[Extracted page text data]
--- START ---
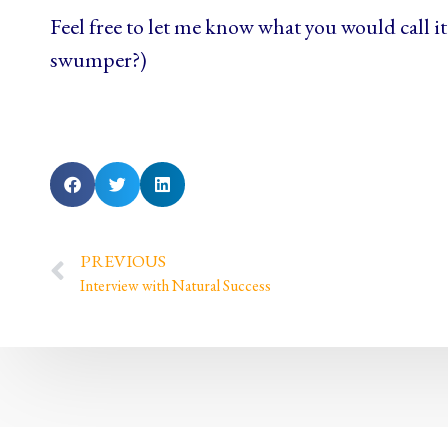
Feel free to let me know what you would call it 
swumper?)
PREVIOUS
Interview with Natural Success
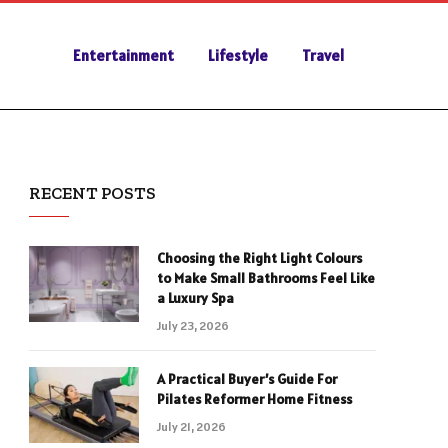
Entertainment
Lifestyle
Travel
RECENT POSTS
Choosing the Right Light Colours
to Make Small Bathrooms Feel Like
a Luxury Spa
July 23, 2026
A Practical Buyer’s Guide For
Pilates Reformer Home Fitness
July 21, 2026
--- END ---
--- START ---
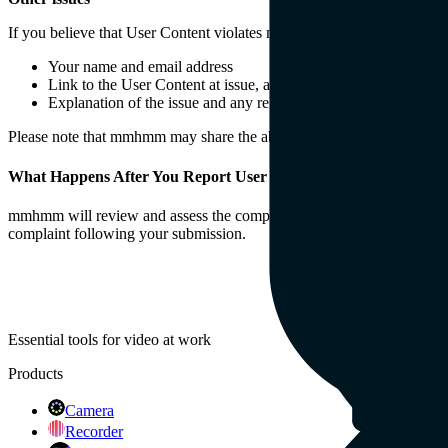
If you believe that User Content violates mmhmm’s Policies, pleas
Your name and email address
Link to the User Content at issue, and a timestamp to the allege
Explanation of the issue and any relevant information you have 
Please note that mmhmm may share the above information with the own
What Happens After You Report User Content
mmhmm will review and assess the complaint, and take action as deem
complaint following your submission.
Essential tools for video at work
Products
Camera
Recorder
--- END ---
- **TASK INSTRUCTIONS**:
Filter the lines above, keeping and copying those that contain "User".

- **SOLVED PROBLEM**:
If you believe that User Content violates mmhmm’s Policies, pleas
Link to the User Content at issue, and a timestamp to the allege
What Happens After You Report User Content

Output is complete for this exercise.